BC has a lot of good players, but not enough of them. The Lions have been trying to spread their salary cap money around, trying to get help for Nathan Rourke who had a teachable moment or two in the western final. With a lot of money in the hands of a few players, the problem comes when if those star players go down with injury, can you afford to pay for quality backups? Every team gets a run of injuries and how BC handles those runs will determine if they finish first or second.

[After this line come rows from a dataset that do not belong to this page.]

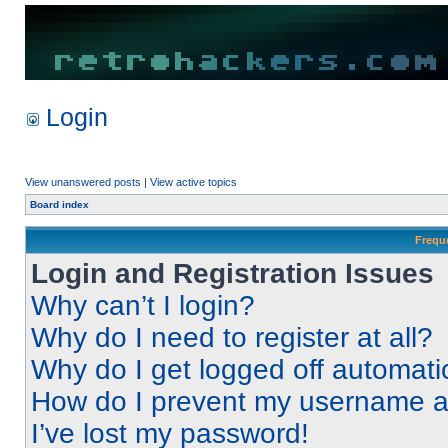
Login
View unanswered posts
|
View active topics
Board index
Frequ
Login and Registration Issues
Why can’t I login?
Why do I need to register at all?
Why do I get logged off automati
How do I prevent my username app
I’ve lost my password!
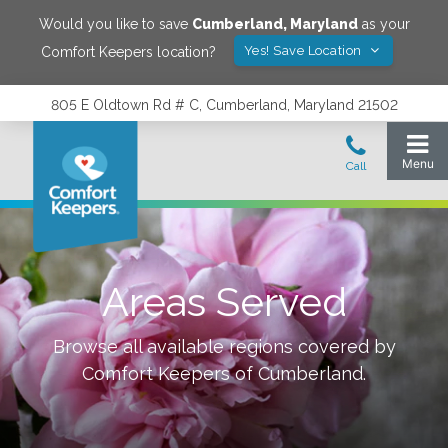
Would you like to save
Cumberland
,
Maryland
as your
Yes! Save Location
Comfort Keepers location?
805 E Oldtown Rd # C, Cumberland, Maryland 21502
Areas Served
Browse all available regions covered by
Comfort Keepers of
Cumberland
.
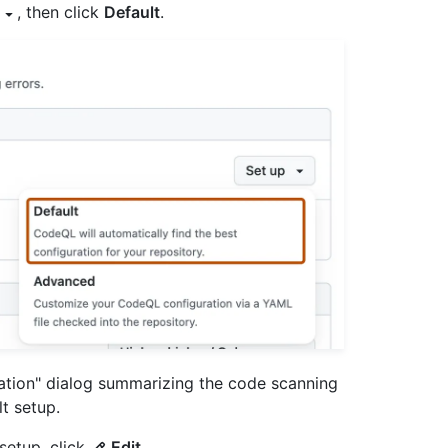
, then click
Default
.
ration" dialog summarizing the code scanning
t setup.
setup, click
Edit
.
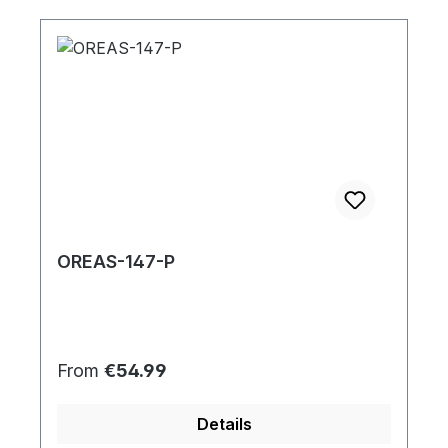
OREAS-147-P
Regular price:
From
€54.99
Details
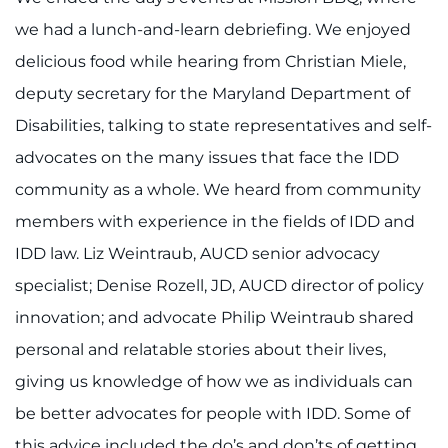
we had a lunch-and-learn debriefing. We enjoyed
delicious food while hearing from Christian Miele,
deputy secretary for the Maryland Department of
Disabilities, talking to state representatives and self-
advocates on the many issues that face the IDD
community as a whole. We heard from community
members with experience in the fields of IDD and
IDD law. Liz Weintraub, AUCD senior advocacy
specialist; Denise Rozell, JD, AUCD director of policy
innovation; and advocate Philip Weintraub shared
personal and relatable stories about their lives,
giving us knowledge of how we as individuals can
be better advocates for people with IDD. Some of
this advice included the do’s and don’ts of getting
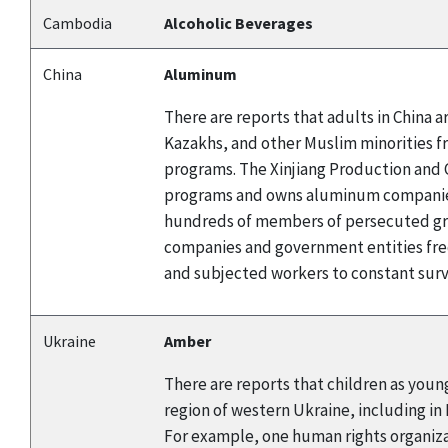
Cambodia
Alcoholic Beverages
China
Aluminum
There are reports that adults in China
Kazakhs, and other Muslim minorities f
programs. The Xinjiang Production and C
programs and owns aluminum companies.
hundreds of members of persecuted gro
companies and government entities fre
and subjected workers to constant surve
Ukraine
Amber
There are reports that children as young
region of western Ukraine, including in
For example, one human rights organizat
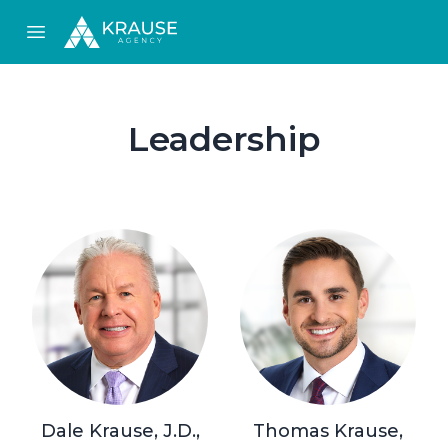
Open main menu
Leadership
Dale Krause, J.D.,
Thomas Krause,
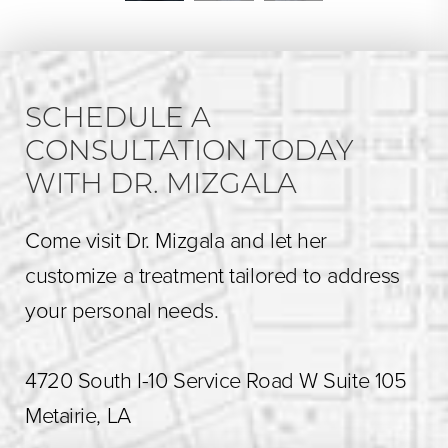
SCHEDULE A
CONSULTATION TODAY
WITH DR. MIZGALA
Come visit Dr. Mizgala and let her
customize a treatment tailored to address
your personal needs.
4720 South I-10 Service Road W Suite 105
Metairie, LA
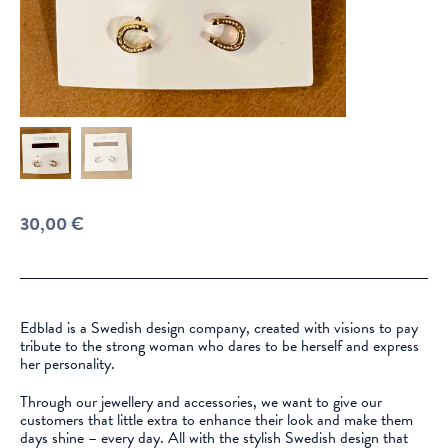
30,00
€
Edblad is a Swedish design company, created with visions to pay
tribute to the strong woman who dares to be herself and express
her personality.
Through our jewellery and accessories, we want to give our
customers that little extra to enhance their look and make them
days shine – every day. All with the stylish Swedish design that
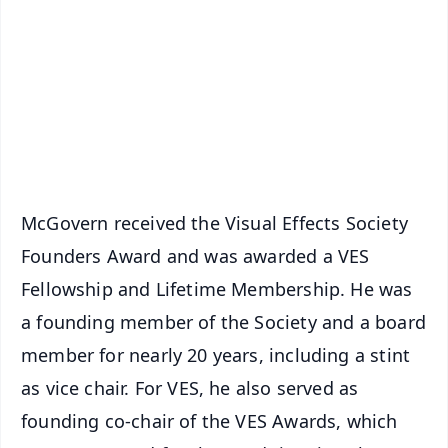
📺 Live TV and Breaking News
🔔 Free Notification Alerts
Download Free:
Android - Scan QR
iOS - Scan QR
McGovern received the Visual Effects Society
Founders Award and was awarded a VES
Fellowship and Lifetime Membership. He was
a founding member of the Society and a board
member for nearly 20 years, including a stint
as vice chair. For VES, he also served as
founding co-chair of the VES Awards, which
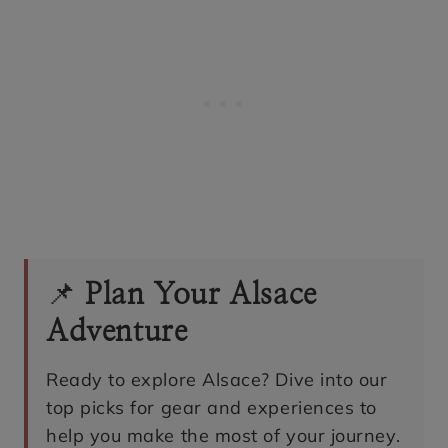
📌
Plan Your Alsace
Adventure
Ready to explore Alsace? Dive into our
top picks for gear and experiences to
help you make the most of your journey.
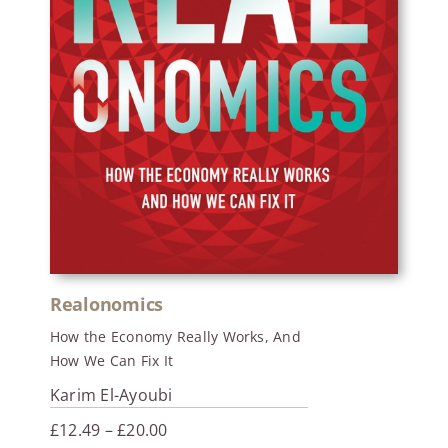
Realonomics
How the Economy Really Works, And
How We Can Fix It
Karim El-Ayoubi
Price
£
12.49
–
£
20.00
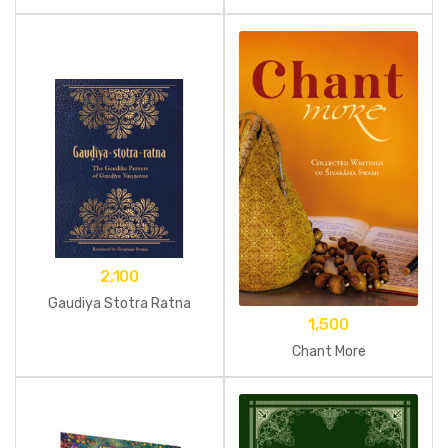
2,100
Gaudiya Stotra Ratna
1,500
Chant More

Calgary is another team with lots of talent, but not the depth to sustain it. Calgary did a good job recruiting last year and will try to match that this year as they try to get into the Grey Cup at their home park as a participant and not just the parking valet. Calgary may have a problem if Vernon Adams Jr. goes down because they don’t any experienced backups, but if they have talent, the Stampeders could get by the surprise of the unexpected.

Edmonton will finish fourth because the law of averages suggests Edmonton can win games in the first third of the season and not spot other teams wins and try to make it up in the last half of the season. Continuity will be very important to get the Elks in sniffing distance of the playoffs and a cross over is very likely if Edmonton can consistently play all three facets of the game. If Edmonton falls short, it will likely be due to depth issues.

Win A Pig finishes last because as much as Head Coach Mike O’Shea has the loyalty of his veterans, O’Shea has gone to the well once too many times with the same crew. Winnipeg will go with the short possession and ground game to keep their defense off the field and take pressure off Collaros. I have no confidence in their offense line and defensive secondary, but this is why they play the games.